(Bloomberg) -- China’s economy contracted in the three months to June from a year earlier, signaling the start of a recession despite marginal improvements over the previous period when the coronavirus roiled the economy, according to China Beige Book.
Key metrics including manufacturing profits, capital expenditures and retail sales volumes remained at historically low levels and barely improved from those in the first quarter, CBB International said in a quarterly report based on a survey of more than 3,300 firms.
The retail sector fared the worst, with revenues and profits extending sharp falls. A steep decline in credit costs seemingly didn’t encourage struggling retailers to borrow, signaling continued weakness in the sector. In contrast, the manufacturing sector expanded over the first quarter and services sector performed the best.

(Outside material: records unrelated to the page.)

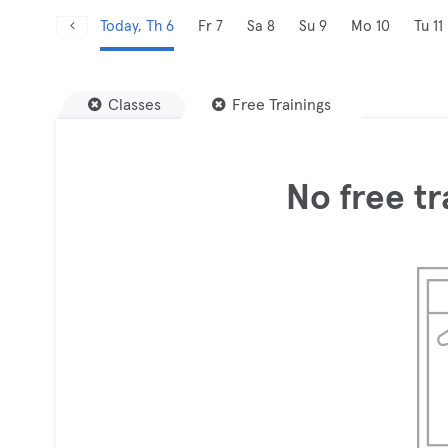
Today, Th 6
Fr 7
Sa 8
Su 9
Mo 10
Tu 11
Classes
Free Trainings
No free tr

Sluggish global demand remained a key drag on growth, with regions more internationally exposed performing worse, while interior regions received a boost from a marked rebound in domestic orders, according to the report.
“The eventual return to growth does not mean a return to anything approaching the old levels of growth,” the firm said in its quarterly report on China’s economy. “Until and unless global demand recovers more forcefully, the incremental quarterly improvement just seen will make for a contraction for full-year 2020.”
That pessimistic view contrasts with the outlook of most economists and the government, who all expect the economy to return to growth this quarter and to expand this year.
China’s Slow Reboot Points to Hard Road Back for Global Economy
The latest official data showed China’s economy continued to inch out of the coronavirus slump in May, driven by a recovery in industry amid sluggish consumer demand. China’s economy contracted 6.8% in the first quarter.
The report was based on 3,304 interviews conducted in China mid-May to mid-June. Official gross domestic product data for the second quarter is due for release on July 16.